Maternal smoking and cannabis use during pregnancy and infant outcomes

Sarah Sturrock, Emma Williams, Hemant Ambulkar, Theodore Dassios and Anne Greenough ORCID logo



Our aim was to determine the prevalence of tobacco smoking and e-cigarettes and cannabis use during pregnancy, whether these were influenced by ethnicity, and their relationship to perinatal outcomes.


A study was carried out in 4465 infants whose mothers delivered during 2017 and 2018. Self-reported maternal smoking, e-cigarette and cannabis use at booking were recorded.

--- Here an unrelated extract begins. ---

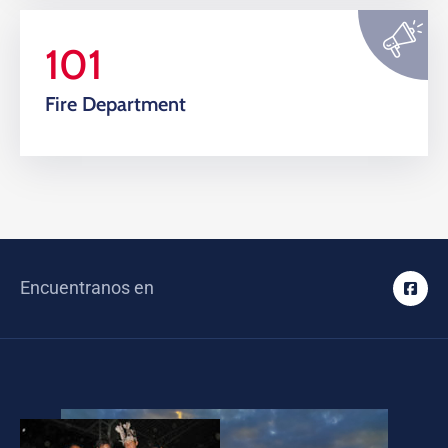
101
Fire Department
Encuentranos en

Outcome measures were birthweight and head circumference z-scores and admission to the neonatal intensive care unit (NICU).


Two hundred and five women reported smoking cigarettes (4.7%), five were using e-cigarettes (0.11%) and 106 were using cannabis (2.43%). Women were most likely to smoke if young (15–19 years old) or from a mixed-race or White background. Cigarette smoking was associated with a lower mean z-score for birthweight (−0.587 vs. −0.064) and head circumference (−0.782 vs. −0.157) (both outcomes P < 0.0001). Young, mixed-race women were most likely to be both smoking and using cannabis during pregnancy and their infants had a lower birthweight mean z score (−0.989 vs. −0.587, P = 0.028) and head circumference z score (−1.33 vs. 0.782, P = 0.025) than cigarette use alone.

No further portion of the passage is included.